Task instructions
Only a slice of the listing below is wanted. Retype the lines from the one containing "Kebersamaan di Lingkungan Dinas" through the one containing "Sekata Institut: Gerakan KST Papua", exactly, both ends included.

Input material
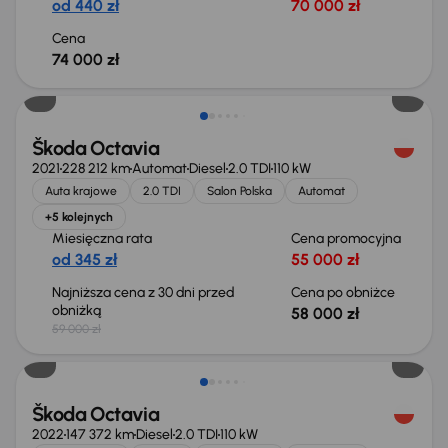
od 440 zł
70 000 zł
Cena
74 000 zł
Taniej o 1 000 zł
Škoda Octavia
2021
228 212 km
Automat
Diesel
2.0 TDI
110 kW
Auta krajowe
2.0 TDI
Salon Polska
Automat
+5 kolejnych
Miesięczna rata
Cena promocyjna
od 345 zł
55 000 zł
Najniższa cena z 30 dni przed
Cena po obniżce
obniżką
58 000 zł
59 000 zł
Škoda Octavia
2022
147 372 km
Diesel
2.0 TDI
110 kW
==
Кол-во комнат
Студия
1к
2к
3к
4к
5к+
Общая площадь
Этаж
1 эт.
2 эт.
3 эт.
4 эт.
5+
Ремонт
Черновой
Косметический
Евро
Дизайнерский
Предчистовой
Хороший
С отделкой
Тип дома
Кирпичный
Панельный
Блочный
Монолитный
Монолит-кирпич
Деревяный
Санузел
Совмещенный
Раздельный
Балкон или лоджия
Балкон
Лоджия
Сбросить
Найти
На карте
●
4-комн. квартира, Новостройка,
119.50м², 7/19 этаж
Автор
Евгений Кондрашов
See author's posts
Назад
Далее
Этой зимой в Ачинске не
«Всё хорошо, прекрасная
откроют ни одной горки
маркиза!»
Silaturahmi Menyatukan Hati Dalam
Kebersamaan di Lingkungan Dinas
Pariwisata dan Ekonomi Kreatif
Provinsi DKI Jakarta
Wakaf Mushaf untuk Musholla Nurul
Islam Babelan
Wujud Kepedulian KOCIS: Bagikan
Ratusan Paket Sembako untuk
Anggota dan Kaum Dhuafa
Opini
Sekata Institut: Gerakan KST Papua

Finished task
Kebersamaan di Lingkungan Dinas
Pariwisata dan Ekonomi Kreatif
Provinsi DKI Jakarta
Wakaf Mushaf untuk Musholla Nurul
Islam Babelan
Wujud Kepedulian KOCIS: Bagikan
Ratusan Paket Sembako untuk
Anggota dan Kaum Dhuafa
Opini
Sekata Institut: Gerakan KST Papua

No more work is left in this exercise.